Conseil d'État — Décision N° 443248

mardi 25 avril 2023

JuridictionConseil d'État
SectionSection du Contentieux
N° Dossier443248
ECLIECLI:FR:CECHS:2023:443248.20230425
TypeDécision
RecoursExcès de pouvoir
PublicationC
Formation5ème chambre jugeant seule
Avocat requérantSCP SEVAUX, MATHONNET

Texte intégral

Vu la procédure suivante :

Mme B A a demandé au tribunal administratif de Melun de condamner l'Office national d'indemnisation des accidents médicaux, des affections iatrogènes et des infections nosocomiales (ONIAM) à l'indemniser des conséquences dommageables de sa vaccination obligatoire contre l'hépatite B. Par un jugement n° 1206963 du 26 février 2014, le tribunal administratif, après avoir retenu l'existence d'un lien de causalité entre les troubles de Mme A et sa vaccination contre l'hépatite B, a ordonné une expertise aux fins de déterminer l'étendue de ses préjudices. Par un arrêt n° 14PA02117 du 2 juillet 2015, la cour administrative d'appel de Paris a, sur appel de l'ONIAM, ordonné une nouvelle expertise aux fins d'apprécier l'existence de ce lien de causalité.
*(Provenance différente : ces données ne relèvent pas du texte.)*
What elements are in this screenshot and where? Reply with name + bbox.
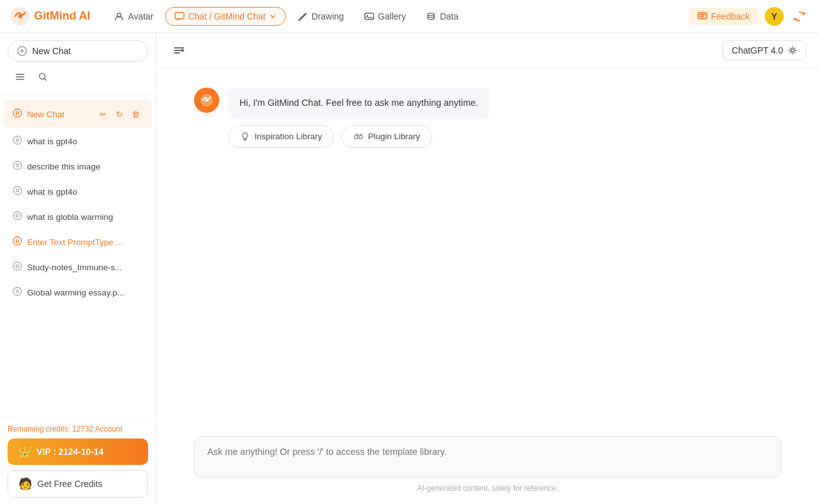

Par un arrêt n° 14PA02117 du 20 novembre 2018, la cour a rejeté la requête de l'ONIAM et les conclusions d'appel incident de Mme A dirigées contre le jugement du 26 février 2014. Par un jugement n° 1206963 du 23 avril 2019, le tribunal administratif de Melun, statuant au fond, a rejeté la demande de Mme A. Par un arrêt n° 19PA02060 du 23 juin 2020, la cour administrative d'appel de Paris a rejeté l'appel dirigé par Mme A contre ce jugement.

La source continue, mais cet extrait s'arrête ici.